With a wild yell, she beats about herself with the staff, whirling in a cloud of dust and pebbles: finally, only one stone man is left, melon head awkward atop his rock shoulders.

"So," she says, facing it, eyes narrowed, a tiny warlord surrounded by the detritus of battle.  "We meet again, Melon Lord.  For the last time."  The staff drops, bounces on the ground, unnecessary and forgotten.

Those melons really do make such a satisfying sound when crushed.

November 16th, 2010

(no subject)

Call it what you like: she's a growing girl, she's active every day, she needs vitamins and proteins and vegetable matter in order to build muscle and stay healthy -- however you want to say it, Toph is hungry all the time.

It's down to Vincent (how is Vincent? She reminds herself to look him up, now that she's back) that she can now pick and choose what she wants from the menu instead of stubbornly shoving everything she's randomly ordered into her mouth regardless of taste and texture, but even the restaurant has lost a little of its shine for her now. It's too quiet, the tables have too glossy a feel, the touchscreens still work inefficiently and they take forever to read through the various options. Most days, she still picks something at random, just to shut the pleasant robot voice up.

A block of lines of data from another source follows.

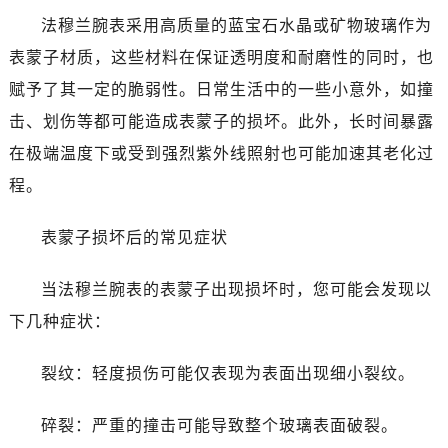
太原市迎泽区解放路15号亨得利名表服务中心（品牌授权店）3层整层（需提前预约）
法穆兰腕表采用高质量的蓝宝石水晶或矿物玻璃作为
沈阳市沈河区中街路137号亨得利名表服务中心（品牌授权店）1层整层（需提前预约）
表蒙子材质，这些材料在保证透明度和耐磨性的同时，也
沈阳市沈河区中街路83号亨得利名表服务中心（品牌授权店）1层整层（需提前预约）
赋予了其一定的脆弱性。日常生活中的一些小意外，如撞
乌鲁木齐市天山区红山路26号时代广场（CCMALL）C座17层17-B（需提前预约）
温州市鹿城区锦绣路1067号置信广场10层1015室（需提前预约）
击、划伤等都可能造成表蒙子的损坏。此外，长时间暴露
哈尔滨市道里区友谊西路600号富力中心T2座写字楼29层03室（需提前预约）
在极端温度下或受到强烈紫外线照射也可能加速其老化过
大连市中山区人民路15号国际金融大厦7层G室（需提前预约）
程。
佛山市禅城区季华五路57号万科金融中心C座12层1205室（需提前预约）
东莞市东城街道鸿福东路1号民盈国贸中心T1写字楼9层907室（需提前预约）
表蒙子损坏后的常见症状
无锡市梁溪区人民中路139号恒隆广场写字楼1座11层1104室（需提前预约）
南通市崇川区工农路57号圆融广场写字楼16层1603室（需提前预约）
当法穆兰腕表的表蒙子出现损坏时，您可能会发现以
苏州市苏州工业园区星港街199号苏州中心办公楼C座22层08室（需提前预约）
下几种症状：
武汉市江汉区解放大道686号世界贸易大厦38层09室（需提前预约）
南宁市青秀区金湖路59号地王大厦12楼1224室（需提前预约）
裂纹：轻度损伤可能仅表现为表面出现细小裂纹。
合肥市蜀山区潜山路111号万象城华润大厦B座12楼03室（需提前预约）
碎裂：严重的撞击可能导致整个玻璃表面破裂。
泉州市丰泽区宝洲路729号浦西万达中心写字楼A座7楼709室（需提前预约）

It's providential, then, how (after being rudely awoken from a mid-afternoon pre late-afternoon nap by a rumbling, crunching sound that resolves itself into a groundshaking shudder of which even she would be proud) she steps outside to find the ground covered in squishy little articles which have apparently fallen from the sky, and a dispatch of robots humming around, picking them up.

Reaching down, she picks one up, sniffs it: it's earthy and spongy and she's pretty sure it's a mushroom, but unless this universe is a million times weirder than she's noticed so far, mushrooms come from the ground, not from the sky.

But it certainly smells like a mushroom, and, popping it into her mouth and chewing experimentally, she has to admit that it also tastes like one. In fact, it tastes pretty amazing, and she leaps forward, spreading her ten fingers out in front of her to shake the robots off the ground. As they attempt, servos and gears whining, to get up, she busies herself with her own little harvest.

Later on, after her stomach growls alarmingly and she wakes up to find herself spread-eagled in the grass at a time that feels like three in the morning, giggling like an idiot and with what she suspects is chalk streaked over her face like warpaint, she wishes she'd left the stupid robots well enough alone.